Pratik anlamda, tüm bunlar şu anlama gelir:
- Her porsiyon için maksimum 5-10 g ham preslenmiş bitkisel yağ ile tatlandırılmış hayvansal kaynaklı yağsız gıdaların tüketimi (örneğin sızma zeytinyağı)
- Ana yemek (ana yemek) olarak haftada 2-3 kez balık, haftada yaklaşık 2 kez et, 1-2 kez az yağlı peynir ve bir kez tam yumurta tüketin.
- Günde en az 2 porsiyon taze sebze tüketin, bunların en az %50'si 50-300 gr'lık porsiyonlar halinde (türüne göre değişir).
- Günde en az 2 porsiyon taze meyve tüketin; porsiyonlar şeker seviyesine bağlı olarak 150 ila 300 g arasında değişir.
- Her gün kepekli tahılları ve kabuksuz bakliyatları (ilk yemekler, garnitürler ve beraberindeki ekmek), bütün olarak veya bunları içeren gıdalarda (fazla işlenmiş veya rafine edilmedikleri sürece) tüketin.
- Doldurulmuş veya salamura edilmiş veya tütsülenmiş veya kurutulmuş veya tuzlanmaya maruz bırakılmış olanlardan kaçınarak taze yiyecekleri tercih edin; ayrıca, yemeklere ve yemeklere tuz eklemekten kaçınarak bu seçim, sodyum, nitrat ve toksik moleküllerin alımını azaltacaktır.
- Kaynatma, buharda pişirme, basınçlı pişirme, benmari usulü pişirme, sous-vide pişirme ve tencerede pişirme gibi dolaylı sistemlerle pişirin.
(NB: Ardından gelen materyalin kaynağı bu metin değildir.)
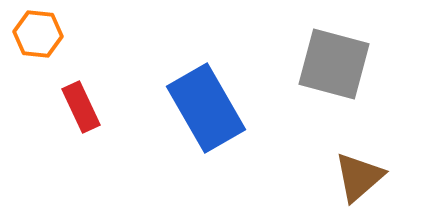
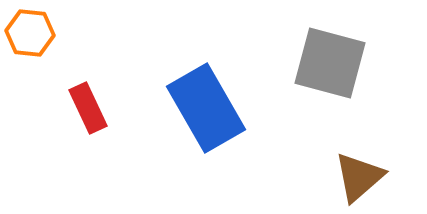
orange hexagon: moved 8 px left, 1 px up
gray square: moved 4 px left, 1 px up
red rectangle: moved 7 px right, 1 px down
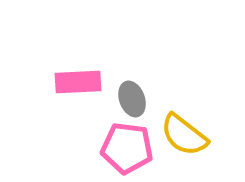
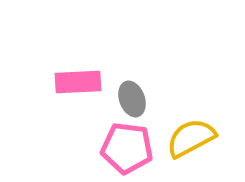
yellow semicircle: moved 7 px right, 3 px down; rotated 114 degrees clockwise
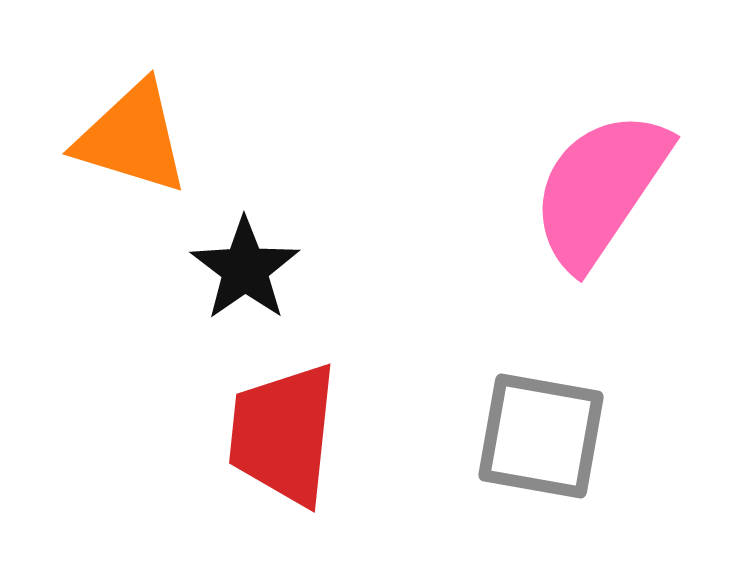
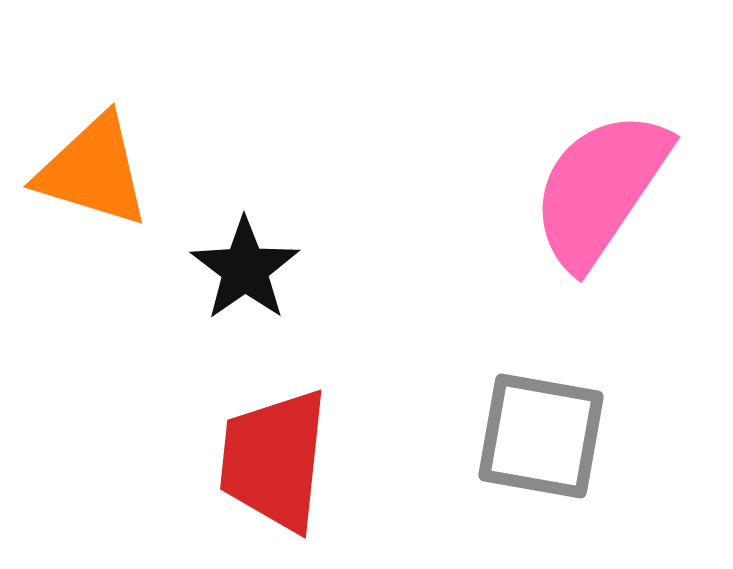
orange triangle: moved 39 px left, 33 px down
red trapezoid: moved 9 px left, 26 px down
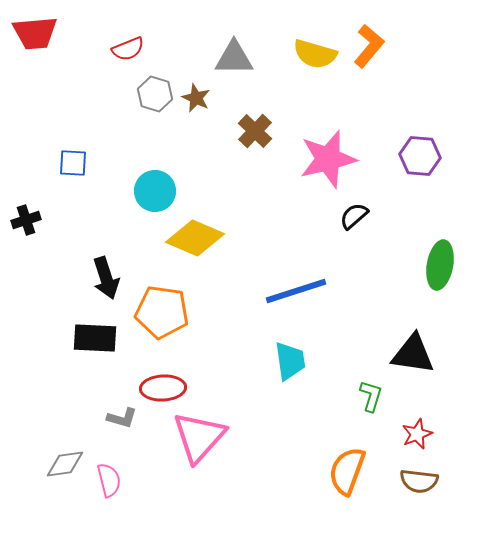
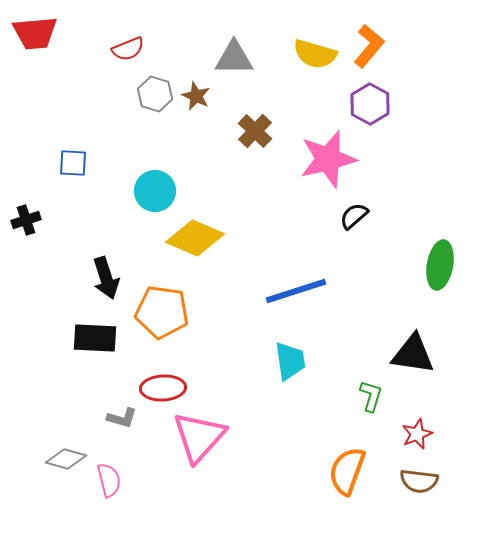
brown star: moved 2 px up
purple hexagon: moved 50 px left, 52 px up; rotated 24 degrees clockwise
gray diamond: moved 1 px right, 5 px up; rotated 24 degrees clockwise
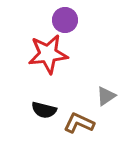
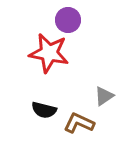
purple circle: moved 3 px right
red star: moved 1 px right, 1 px up; rotated 18 degrees clockwise
gray triangle: moved 2 px left
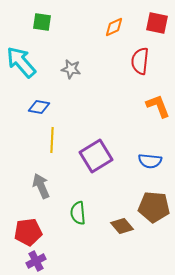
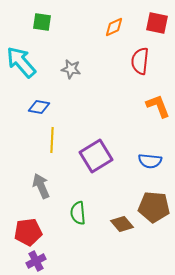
brown diamond: moved 2 px up
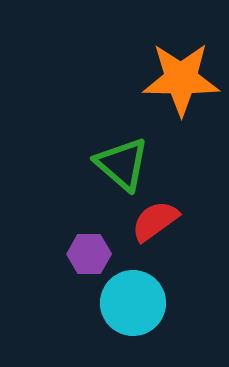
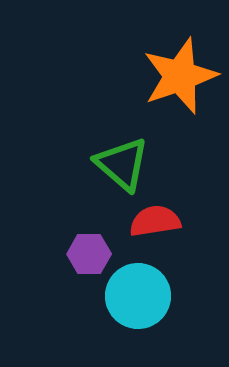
orange star: moved 1 px left, 3 px up; rotated 20 degrees counterclockwise
red semicircle: rotated 27 degrees clockwise
cyan circle: moved 5 px right, 7 px up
Bu, toplam yağ ve toksik moleküllerin azaltılmasına yardımcı olacaktır.
- Tüm sert ve boş içecekleri ortadan kaldırın; Sonunda, kendinizi günde 2 bardak kırmızı şarapla sınırlayın.
- Nitritin girişini yumuşatmak için, özellikle meyve ve sebzeleri seralardan uzak tutun, mevsiminde tüketin, sapını, dış yapraklarını ve sapını çıkarın, her zaman dikkatlice yıkayın.Yaz ürünlerinin kış ürünlerinden daha az içerdiğini ve besinlerin daha zengin olduğunu unutmayın: marul, alabaşlar, kapuçin marul, tere, pazı, turp, yaban turpu, ravent, pancar ve ıspanak.
- Meyve ve sebze ürünlerinin muhafazası kısa olmalı ve muhtemelen yıkandıktan sonra, tercihen kağıt torbalarda veya bir bezle kaplı kaplarda yapılmalıdır.
Gastrektomi veya By-Pass Sonrası Diyet
Beklendiği gibi, midenin (gastrektomi) veya bir kısmının çıkarılması veya bir gastro-jejunal baypas oluşturulması, öznenin belirli bir diyete uymasını gerektirir.